Conditional Random Fields
Unlike English or Latin-based languages, Chinese (simplified) doesn’t necessarily disambiguate words using whitespace. For example the following string of symbols is a completely normal sentence in Chinese:
团购分量比较一般,不过肉多,而且是和两个女生,所以基本都能吃饱。 猪手香肠无得讲,的确系一般餐厅做唔出的味道,其他就比较一般啦。 后来和朋友们正价去吃> 了一次,感觉分量比团购多,希望商家以后能一视同仁啦。
(For those who don’t read Chinese, this is a review of a restaurant). Now you’ll see a few white spaces here & there but there’s actually many more words being expressed than there are separated tokens. So how do we know where one word (or idea) begins and the next ends?
We use a technique called conditional random fields which uses probabilistic models to infer what the meaning of a particular glyph (character) is given the glyphs around it. With a large enough pre-tagged corpus of Chinese text, Repustate can achieve almost 100% perfection in identifying the individual words or ideas being expressed in a long chain of Chinese glyphs.
Part of speech tagging & sentiment
Now that we know which words are being used, we can apply part of speech tagging (nouns, verbs, adjectives etc.) to help construct a grammatical overview of a piece of text.

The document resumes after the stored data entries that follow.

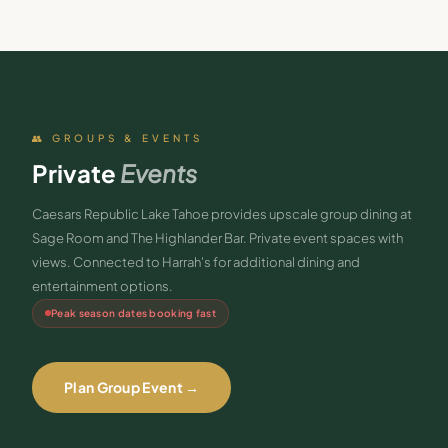
👥 GROUPS & EVENTS
Private
Events
Caesars Republic Lake Tahoe provides upscale group dining at
Sage Room and The Highlander Bar. Private event spaces with
views. Connected to Harrah's for additional dining and
entertainment options.
Peak season dates booking fast
Plan Group Event →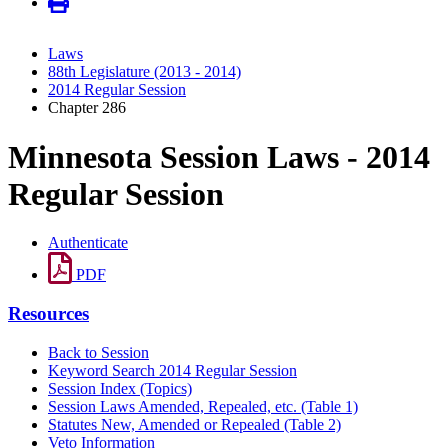
Laws
88th Legislature (2013 - 2014)
2014 Regular Session
Chapter 286
Minnesota Session Laws - 2014
Regular Session
Authenticate
PDF
Resources
Back to Session
Keyword Search 2014 Regular Session
Session Index (Topics)
Session Laws Amended, Repealed, etc. (Table 1)
Statutes New, Amended or Repealed (Table 2)
Veto Information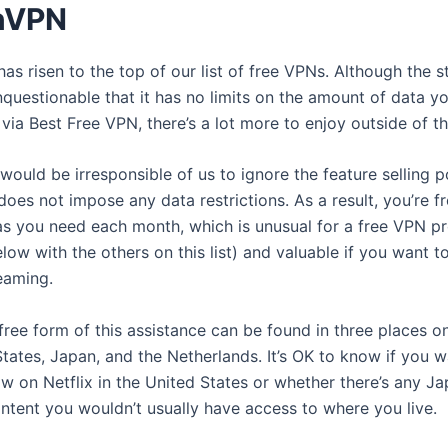
nVPN
as risen to the top of our list of free VPNs. Although the 
unquestionable that it has no limits on the amount of data y
via Best Free VPN, there’s a lot more to enjoy outside of th
would be irresponsible of us to ignore the feature selling p
es not impose any data restrictions. As a result, you’re fr
s you need each month, which is unusual for a free VPN pr
elow with the others on this list) and valuable if you want t
eaming.
 free form of this assistance can be found in three places on
States, Japan, and the Netherlands. It’s OK to know if you 
w on Netflix in the United States or whether there’s any J
ontent you wouldn’t usually have access to where you live.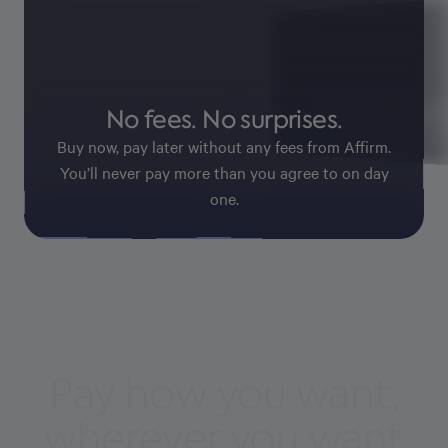
Pay with confid
No fees. No surprises.
Affirm keeps your information
payments secure.
Buy now, pay later without any fees from Affirm.
You’ll never pay more than you agree to on day
one.
Pay how you want,
wherever you want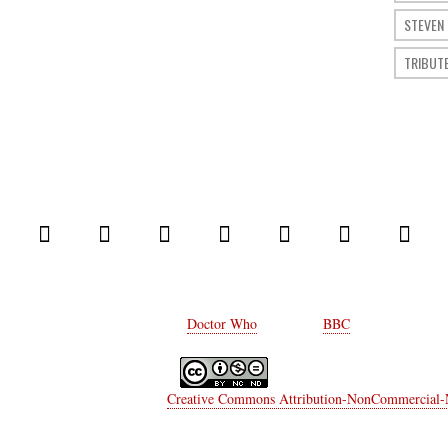
STEVEN
TRIBUT
© 2014 Comic Who. All rights reserved.
Every rights on
Doctor Who
belongs to
BBC
.
a Moriconi
is licensed under a
Creative Commons Attribution-NonCommercial-No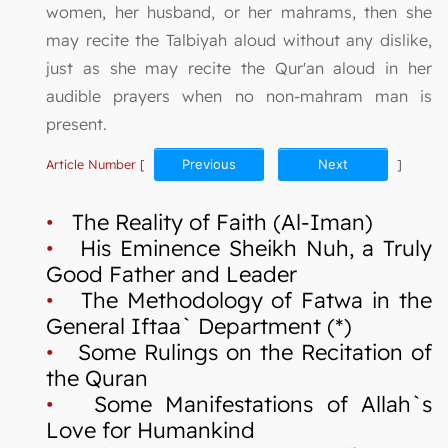
women, her husband, or her mahrams, then she
may recite the Talbiyah aloud without any dislike,
just as she may recite the Qur'an aloud in her
audible prayers when no non-mahram man is
present.
Article Number
[
Previous
Next
]
•
The Reality of Faith (Al-Iman)
•
His Eminence Sheikh Nuh, a Truly
Good Father and Leader
•
The Methodology of Fatwa in the
General Iftaa` Department (*)
•
Some Rulings on the Recitation of
the Quran
•
Some Manifestations of Allah`s
Love for Humankind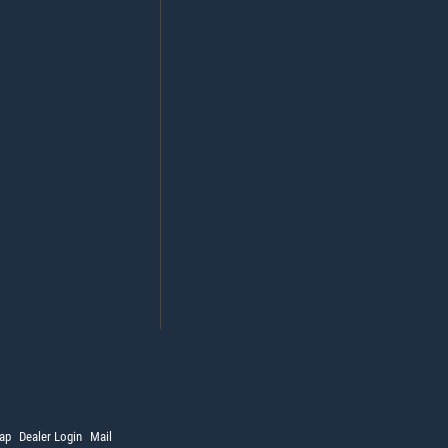
ap
Dealer Login
Mail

This then allows us to perform sentiment analysis using our proprietary engine. It’s the same engine that powers our Arabic sentiment analysis. Sentiment analysis uses a combination of probabilistic models, a dictionary of terms or phrases which connote sentiment as well as hand-tuned heuristics that are language specific. All of this is done in a split second so you can still analyze hundreds of Chinese documents in one HTTP request using the Repustate’s Chinese sentiment analysis API.